- Work instruction:
Return all lines in the data where the string "monitory" can be found.

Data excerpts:
= Beginning of Section =

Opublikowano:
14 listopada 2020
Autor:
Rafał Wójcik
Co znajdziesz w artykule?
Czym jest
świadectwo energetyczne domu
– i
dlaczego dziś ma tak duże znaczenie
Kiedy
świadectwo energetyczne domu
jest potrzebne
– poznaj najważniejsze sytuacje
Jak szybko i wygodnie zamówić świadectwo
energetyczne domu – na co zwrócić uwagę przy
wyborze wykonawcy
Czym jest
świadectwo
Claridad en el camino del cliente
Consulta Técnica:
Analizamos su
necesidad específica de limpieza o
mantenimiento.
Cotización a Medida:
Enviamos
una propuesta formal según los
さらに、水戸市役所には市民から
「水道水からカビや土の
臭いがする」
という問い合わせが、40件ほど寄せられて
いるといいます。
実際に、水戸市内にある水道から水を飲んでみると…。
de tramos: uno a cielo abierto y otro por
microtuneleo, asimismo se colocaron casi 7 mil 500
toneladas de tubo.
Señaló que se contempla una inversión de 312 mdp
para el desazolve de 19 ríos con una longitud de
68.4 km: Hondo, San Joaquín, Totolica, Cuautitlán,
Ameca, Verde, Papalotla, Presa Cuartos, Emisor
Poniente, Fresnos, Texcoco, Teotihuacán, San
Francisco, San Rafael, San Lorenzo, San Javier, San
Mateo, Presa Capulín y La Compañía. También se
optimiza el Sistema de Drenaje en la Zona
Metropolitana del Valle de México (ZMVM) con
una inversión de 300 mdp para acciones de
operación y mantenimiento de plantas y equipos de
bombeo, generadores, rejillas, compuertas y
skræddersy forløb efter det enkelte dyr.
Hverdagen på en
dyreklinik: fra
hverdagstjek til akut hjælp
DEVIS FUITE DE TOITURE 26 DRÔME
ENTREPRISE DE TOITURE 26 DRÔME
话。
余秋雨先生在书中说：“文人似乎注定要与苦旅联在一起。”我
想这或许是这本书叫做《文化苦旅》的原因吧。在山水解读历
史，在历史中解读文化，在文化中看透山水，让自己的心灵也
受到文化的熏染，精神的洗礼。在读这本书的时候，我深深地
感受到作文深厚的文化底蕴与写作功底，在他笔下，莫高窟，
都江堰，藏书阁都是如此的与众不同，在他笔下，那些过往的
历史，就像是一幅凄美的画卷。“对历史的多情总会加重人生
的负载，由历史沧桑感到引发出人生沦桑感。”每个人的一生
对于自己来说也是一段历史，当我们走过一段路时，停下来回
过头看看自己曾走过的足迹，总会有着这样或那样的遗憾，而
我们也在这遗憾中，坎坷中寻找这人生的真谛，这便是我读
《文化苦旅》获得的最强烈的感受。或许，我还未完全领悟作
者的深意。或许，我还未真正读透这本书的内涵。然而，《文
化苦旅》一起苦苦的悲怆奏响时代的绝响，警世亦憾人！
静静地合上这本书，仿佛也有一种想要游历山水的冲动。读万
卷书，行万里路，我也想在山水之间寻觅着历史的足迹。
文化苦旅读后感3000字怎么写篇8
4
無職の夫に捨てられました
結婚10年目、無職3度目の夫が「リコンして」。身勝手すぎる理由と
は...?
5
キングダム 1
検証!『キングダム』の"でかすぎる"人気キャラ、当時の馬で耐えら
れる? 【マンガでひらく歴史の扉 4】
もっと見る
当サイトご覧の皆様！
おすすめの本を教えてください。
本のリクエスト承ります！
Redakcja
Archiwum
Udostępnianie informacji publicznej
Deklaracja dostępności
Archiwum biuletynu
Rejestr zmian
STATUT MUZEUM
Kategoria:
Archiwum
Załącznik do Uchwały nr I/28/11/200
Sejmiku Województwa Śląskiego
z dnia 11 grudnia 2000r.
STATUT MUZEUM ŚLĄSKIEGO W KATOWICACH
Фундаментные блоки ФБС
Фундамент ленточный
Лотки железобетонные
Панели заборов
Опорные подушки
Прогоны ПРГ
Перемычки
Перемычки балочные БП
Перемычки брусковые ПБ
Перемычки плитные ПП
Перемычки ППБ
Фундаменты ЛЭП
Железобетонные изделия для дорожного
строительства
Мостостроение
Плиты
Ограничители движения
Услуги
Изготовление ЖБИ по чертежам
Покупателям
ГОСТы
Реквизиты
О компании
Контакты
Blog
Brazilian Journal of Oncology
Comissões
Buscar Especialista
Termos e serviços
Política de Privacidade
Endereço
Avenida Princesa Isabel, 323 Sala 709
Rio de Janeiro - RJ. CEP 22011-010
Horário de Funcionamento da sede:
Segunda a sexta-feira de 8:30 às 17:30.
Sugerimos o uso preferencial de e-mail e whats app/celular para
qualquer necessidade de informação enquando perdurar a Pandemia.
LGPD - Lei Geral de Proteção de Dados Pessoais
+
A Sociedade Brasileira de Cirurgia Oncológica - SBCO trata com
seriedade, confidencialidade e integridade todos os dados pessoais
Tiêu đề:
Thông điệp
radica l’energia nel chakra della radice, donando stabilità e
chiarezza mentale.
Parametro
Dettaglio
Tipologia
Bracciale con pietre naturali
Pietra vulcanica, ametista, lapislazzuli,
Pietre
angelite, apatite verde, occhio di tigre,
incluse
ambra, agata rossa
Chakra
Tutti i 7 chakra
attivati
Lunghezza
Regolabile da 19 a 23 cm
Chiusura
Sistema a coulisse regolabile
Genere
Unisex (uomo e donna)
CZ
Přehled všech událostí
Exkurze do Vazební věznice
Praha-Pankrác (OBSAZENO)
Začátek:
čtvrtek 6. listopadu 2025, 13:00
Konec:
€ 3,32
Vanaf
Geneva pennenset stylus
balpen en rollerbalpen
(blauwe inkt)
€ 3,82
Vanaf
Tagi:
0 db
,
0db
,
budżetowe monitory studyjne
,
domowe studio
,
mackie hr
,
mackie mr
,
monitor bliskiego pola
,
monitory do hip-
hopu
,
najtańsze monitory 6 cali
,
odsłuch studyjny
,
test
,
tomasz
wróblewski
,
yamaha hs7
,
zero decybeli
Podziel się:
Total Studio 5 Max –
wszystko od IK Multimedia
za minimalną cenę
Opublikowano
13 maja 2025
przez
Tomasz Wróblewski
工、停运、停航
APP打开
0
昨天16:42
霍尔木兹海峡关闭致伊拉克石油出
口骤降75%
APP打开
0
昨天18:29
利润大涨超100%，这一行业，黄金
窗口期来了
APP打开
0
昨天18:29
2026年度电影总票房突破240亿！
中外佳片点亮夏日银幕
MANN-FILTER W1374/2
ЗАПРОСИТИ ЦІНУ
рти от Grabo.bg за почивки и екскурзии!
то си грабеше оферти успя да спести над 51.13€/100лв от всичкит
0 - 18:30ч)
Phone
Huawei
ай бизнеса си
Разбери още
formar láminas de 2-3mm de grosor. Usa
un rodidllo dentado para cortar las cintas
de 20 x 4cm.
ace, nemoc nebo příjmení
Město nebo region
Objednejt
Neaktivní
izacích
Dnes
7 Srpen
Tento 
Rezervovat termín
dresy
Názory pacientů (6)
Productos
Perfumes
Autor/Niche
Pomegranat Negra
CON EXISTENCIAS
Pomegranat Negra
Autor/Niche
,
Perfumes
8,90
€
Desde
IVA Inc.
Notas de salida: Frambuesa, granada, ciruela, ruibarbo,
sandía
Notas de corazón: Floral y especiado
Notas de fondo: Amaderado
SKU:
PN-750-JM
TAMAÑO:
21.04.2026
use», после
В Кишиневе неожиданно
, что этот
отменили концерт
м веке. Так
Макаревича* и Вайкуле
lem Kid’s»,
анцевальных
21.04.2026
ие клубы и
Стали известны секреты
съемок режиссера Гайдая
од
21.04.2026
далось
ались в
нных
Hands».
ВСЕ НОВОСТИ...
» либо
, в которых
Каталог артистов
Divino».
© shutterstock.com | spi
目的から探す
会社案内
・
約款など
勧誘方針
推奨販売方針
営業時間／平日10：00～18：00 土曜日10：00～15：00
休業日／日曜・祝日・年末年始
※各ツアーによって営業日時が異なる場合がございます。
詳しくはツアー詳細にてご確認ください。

= End of Section =

- Your response:
budżetowe monitory studyjne
monitory do hip-
najtańsze monitory 6 cali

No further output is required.